Managing Assurance Cases in Model Based Software Systems

Abstract

Software has emerged as a significant part of many domains, including financial service platforms, social networks, medical devices and vehicle control. In critical domains, standards organizations have responded to this by creating regulations to address issues such as safety, security and privacy. In this context, compliance of software with standards has emerged as a key issue. For companies, compliance is a complex and costly goal to achieve and is often accomplished by producing so-called assurance cases, which demonstrate that the system indeed satisfies the property imposed by a standard (e.g., safety, security, privacy) by linking evidence to support claims made about the system. However, as systems undergo evolution for a variety of reasons, including fixing bugs, adding functionality or improving system quality, maintaining assurance cases multiplies the effort. Increasingly, models and model-driven engineering are being used as a means to facilitate communication and collaboration between the stakeholders in the compliance value chain and, further, to introduce automation into regulatory compliance tasks. A complexity problem also exists with the proliferation of software models in model-based software development, and the field of Model Management has emerged to address this challenge.

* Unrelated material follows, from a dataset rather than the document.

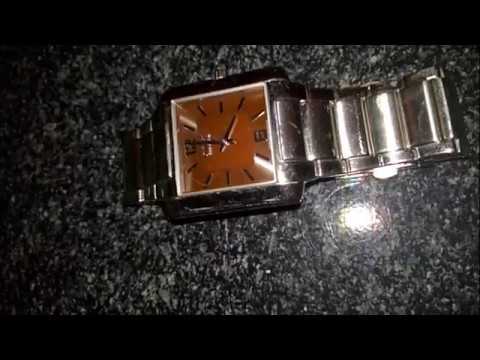 In order to click on reflection on tabletop in this screenshot , I will do `click(364, 217)`.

Model Management focuses on a high-level view in which entire models and their relationships (i.e., mappings between models) can be manipulated using specialized operators to achieve useful outcomes. In this thesis, we exploit this connection between model driven engineering and regulatory compliance, and explore how to use Model Management techniques to address software compliance management issues, focusing on assurance case change impact assessment, evolution and reuse. We support the presented approach with tooling and a case study. Although the main contributions of this thesis are not domain specific, for validation, we ground our approaches in the automotive domain and the ISO 26262 standard for functional safety of road vehicles.